Johannes Weiner has fixed the page allocator's handling of
migratetype requests, with resulting improvements in compaction
efficiency.

- In the series "make the hugetlb migration strategy consistent"
Baolin Wang has fixed a hugetlb migration issue, which should
improve hugetlb allocation reliability.

- Liu Shixin has hit an I/O meltdown caused by readahead in a
memory-tight memcg. Addressed in the series "Fix I/O high when
memory almost met memcg limit".

- In the series "mm/filemap: optimize folio adding and splitting"
Kairui Song has optimized pagecache insertion, yielding ~10%
performance improvement in one test.

- Baoquan He has cleaned up and consolidated the early zone
initialization code in the series "mm/mm_init.c: refactor
free_area_init_core()".

- Baoquan has also redone some MM initializatio code in the series
"mm/init: minor clean up and improvement".

- MM helper cleanups from Christoph Hellwig in his series "remove
follow_pfn".

- More cleanups from Matthew Wilcox in the series "Various
page->flags cleanups".

- Vlastimil Babka has contributed maintainability improvements in the
series "memcg_kmem hooks refactoring".

- More folio conversions and cleanups in Matthew Wilcox's series:
"Convert huge_zero_page to huge_zero_folio"
"khugepaged folio conversions"
"Remove page_idle and page_young wrappers"
"Use folio APIs in procfs"
"Clean up __folio_put()"
"Some cleanups for memory-failure"
"Remove page_mapping()"
"More folio compat code removal"

- David Hildenbrand chipped in with "fs/proc/task_mmu: convert
hugetlb functions to work on folis".

- Code consolidation and cleanup work related to GUP's handling of
hugetlbs in Peter Xu's series "mm/gup: Unify hugetlb, part 2".
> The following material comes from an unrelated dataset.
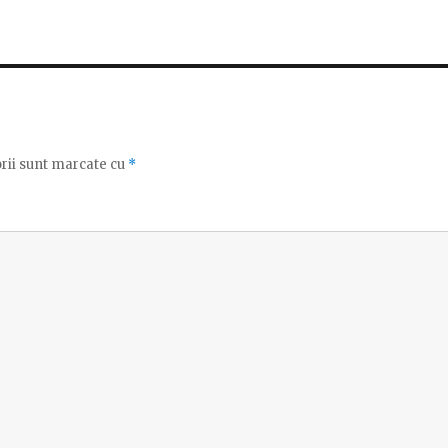
rii sunt marcate cu
*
- Rick Edgecombe has developed some fixes to stack guard gaps in the
series "Cover a guard gap corner case".

- Jinjiang Tu has fixed KSM's behaviour after a fork+exec in the
series "mm/ksm: fix ksm exec support for prctl".
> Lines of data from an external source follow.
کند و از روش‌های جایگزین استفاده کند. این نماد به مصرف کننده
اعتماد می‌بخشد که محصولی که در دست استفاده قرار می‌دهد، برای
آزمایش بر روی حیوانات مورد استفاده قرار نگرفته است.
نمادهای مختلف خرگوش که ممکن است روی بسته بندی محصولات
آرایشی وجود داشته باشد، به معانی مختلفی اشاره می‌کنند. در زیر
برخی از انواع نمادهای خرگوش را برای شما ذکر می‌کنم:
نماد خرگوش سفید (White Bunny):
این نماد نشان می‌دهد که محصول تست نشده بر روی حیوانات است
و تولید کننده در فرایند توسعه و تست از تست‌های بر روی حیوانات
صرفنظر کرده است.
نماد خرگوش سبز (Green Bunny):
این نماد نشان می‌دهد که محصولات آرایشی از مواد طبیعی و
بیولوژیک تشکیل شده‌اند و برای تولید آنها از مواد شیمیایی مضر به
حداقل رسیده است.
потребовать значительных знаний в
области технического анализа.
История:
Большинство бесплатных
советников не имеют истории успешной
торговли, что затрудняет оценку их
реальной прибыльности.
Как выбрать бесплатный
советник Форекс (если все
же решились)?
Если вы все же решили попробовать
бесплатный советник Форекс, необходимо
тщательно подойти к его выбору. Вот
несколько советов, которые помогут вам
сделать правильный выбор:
- Baolin Wang has implemented NUMA balancing for multi-size THPs.
This is a simple first-cut implementation for now. The series is
"support multi-size THP numa balancing".

- Cleanups to vma handling helper functions from Matthew Wilcox in
the series "Unify vma_address and vma_pgoff_address".

- Some selftests maintenance work from Dev Jain in the series
"selftests/mm: mremap_test: Optimizations and style fixes".

- Improvements to the swapping of multi-size THPs from Ryan Roberts
in the series "Swap-out mTHP without splitting".

- Kefeng Wang has significantly optimized the handling of arm64's
permission page faults in the series
"arch/mm/fault: accelerate pagefault when badaccess"
"mm: remove arch's private VM_FAULT_BADMAP/BADACCESS"

- GUP cleanups from David Hildenbrand in "mm/gup: consistently call
it GUP-fast".

- hugetlb fault code cleanups from Vishal Moola in "Hugetlb fault
path to use struct vm_fault".

- selftests build fixes from John Hubbard in the series "Fix
selftests/mm build without requiring "make headers"".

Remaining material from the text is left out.